Для этого неповоротливого, но поневоле вечно спешащего ребенка жизнь словно бы сплошь состояла из встречных движений: из беганья вместе со всеми и убегания от них. Из желания бежать вместе со всеми и необходимости убегать, а случалось, и из необходимости бежать вместе со всеми и желания убежать прочь.
Самый жуткий страх ему внушала мысль, что по какой-то причине он вдруг не сможет бегать. Она лишала его сна. Этот страх и сон были напрямую связаны друг с другом. Еще в раннем детстве он видел сон, который после повторялся. В дверь стучат. Стука не слышно, сон беззвучен, но он знает: в дверь громко стучат. Он выглядывает в щелку ставни и видит возле дома множество людей, кое-кто молотит кулаками по двери, на дворе ночь, горят факелы, выжигающие в картине яркие дыры, внезапно в окно летят камни, он пригибается, и в ту же секунду мать рывком оттаскивает его назад, тянет за руку к окну в задней стене дома. Однако и там тоже караулит толпа, ему хочется убежать, только вот куда? Не скроешься уже, и все-таки хочется убежать, хотя бы к сундуку или к шкафу, но он не в состоянии пошевелиться, немыслимая тяжесть давит на плечи, тщетно он изо всех сил пытается освободиться, сбросить ее с себя, а мать обнимает его, прижимает к своей груди, и он понимает: вот сейчас дверь уступит напору извне.
Он проснулся, беззвучно, как бы продолжая сон. Даже в такой неистовой панике что-то не позволяло ему действовать вызывающе, привлекать внимание. Это был просто сон, и он не закричал, даже в тот краткий миг, который понадобился, чтобы осознать реальность, он не привлек к себе внимания, никого не переполошил. Но дышал тяжело, словно долго бежал, жутко запыхался от тщетного стремления убежать, и отчаянно уткнулся лицом в подушку – лучше задохнуться, чем стать причиной переполоха, сумятицы в доме, небходимости зажечь свет, ведь, чего доброго, случайный прохожий спросит: что творится в этом доме в такой-то час? Это недопустимо, он знал, хоть и не понимал тогда почему.
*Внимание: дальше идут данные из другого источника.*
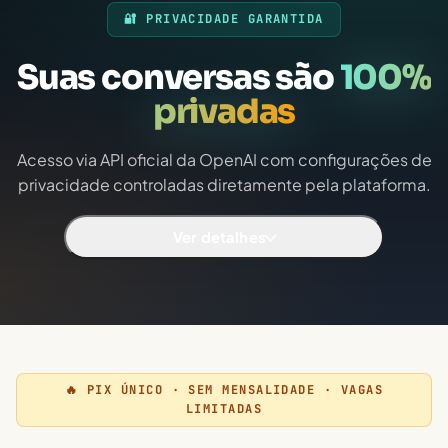
🔐 PRIVACIDADE GARANTIDA
Suas conversas são
100%
privadas
Acesso via API oficial da OpenAI com configurações de
privacidade controladas diretamente pela plataforma.
Ver detalhes
🔥 PIX ÚNICO · SEM MENSALIDADE · VAGAS
LIMITADAS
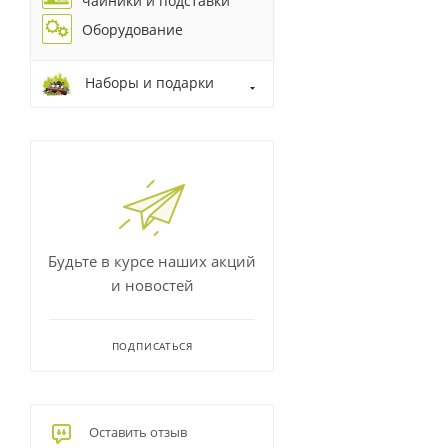
чайники и подставки
Оборудование
Наборы и подарки
Будьте в курсе наших акций
и новостей
ПОДПИСАТЬСЯ
Оставить отзыв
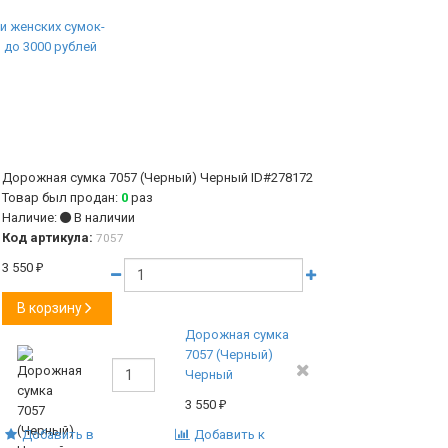
Дорожная сумка 7057 (Черный) Черный
ID#278172
Товар был продан:
0
раз
Наличие:
В наличии
Код артикула:
7057
3 550
₽
В корзину
Дорожная сумка
7057 (Черный)
Черный
3 550
₽
Добавить в
Добавить к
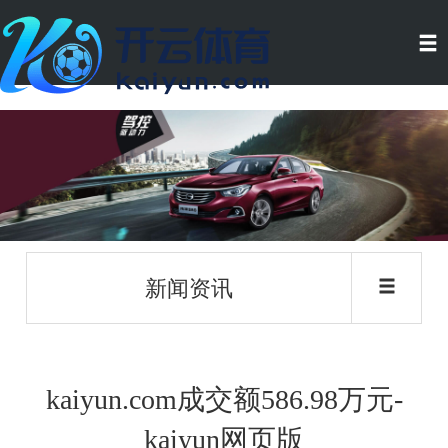
新闻资讯
kaiyun.com成交额586.98万元-
kaiyun网页版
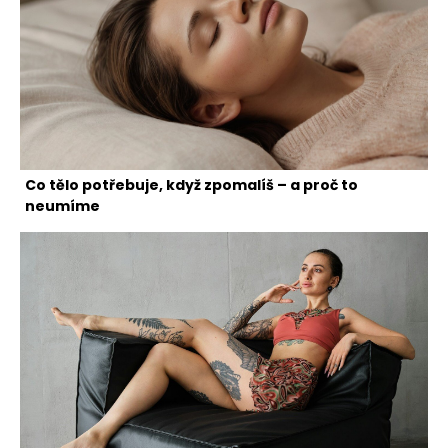
Co tělo potřebuje, když zpomalíš – a proč to
neumíme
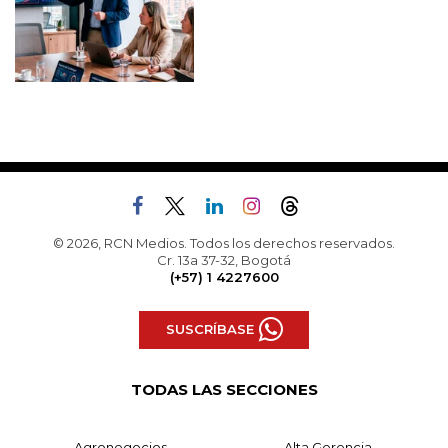
© 2026, RCN Medios. Todos los derechos reservados.
Cr. 13a 37-32, Bogotá
(+57) 1 4227600
SUSCRÍBASE
TODAS LAS SECCIONES
Agronegocios
Alta Gerencia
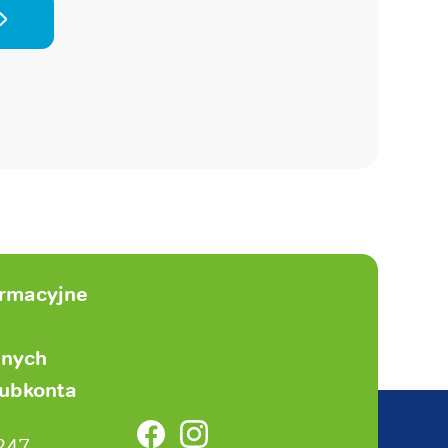
ormacyjne
anych
subkonta
Facebook
Instagram
247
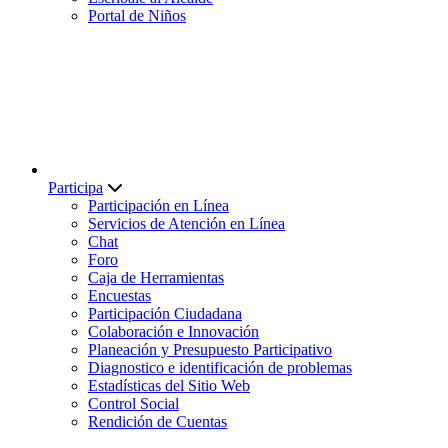
Portal de Niños
Participa
Participación en Línea
Servicios de Atención en Línea
Chat
Foro
Caja de Herramientas
Encuestas
Participación Ciudadana
Colaboración e Innovación
Planeación y Presupuesto Participativo
Diagnostico e identificación de problemas
Estadísticas del Sitio Web
Control Social
Rendición de Cuentas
Когда в ближайшие недели сон повторился в третий и четвертый раз, он все же привлек к себе внимание, но только в семье, наружу ничего не просочилось. Однажды вечером, когда настало время ложиться спать, он побежал. Носился по дому, не ведая, что творит, без единой мысли в голове, без плана, пробежал по всем комнатам, помчался к парадной двери, а оттуда через весь дом к черному ходу, оттолкнулся от двери и помчался к другой, что вела в отцовскую лавку, побежал обратно в гостиную, где через несколько шагов резко обернулся, на миг замер, озираясь по сторонам, но не замечая ни отца, ни матери, ни сестры, и снова побежал, вслепую, искал цель, а ее там быть не могло – куда же, куда бежать? Он бежал, спотыкался, затравленно зыркал по сторонам. Куда? Бежать, просто бежать. Это был уже не ребенок, который носился с другими детьми по улицам и изображал великих героев, а дома потом был взвинчен и перевозбужден, вместо того чтобы спокойно вживаться в роль маленького взрослого, – нет, этот мечущийся по дому ребенок был первым вторжением необузданного страха в их идиллию, в новый дом в Вила-душ-Комесуш, предвестьем грозных сил, посыльным надвигающегося безумия.
Как долго длились оцепенение отца, потрясенный ступор матери, поникшая одеревенелость сестры? Внезапно все они тоже задвигались… Вот он! Вот он бежит, но движения его стали теперь более угловатыми, более неуклюжими, он сделал еще несколько медлительных шагов, потому только, что не знал, как упразднить свою беготню, сделать так, будто ничего этого не случилось. А движения родителей – они ничем не походили на отца и мать, возмущенных строптивостью ребенка, а уж тем более на охотников, имающих дичь; странно немая сцена была насыщена тревожным страхом, в конце концов перед ребенком, который уже едва не падал, вырос отец, широко расставив ноги, большой, но вместе с тем удрученный, печальный, и почти беззвучно произнес одно-единственное слово: «Chega!Всё, довольно!»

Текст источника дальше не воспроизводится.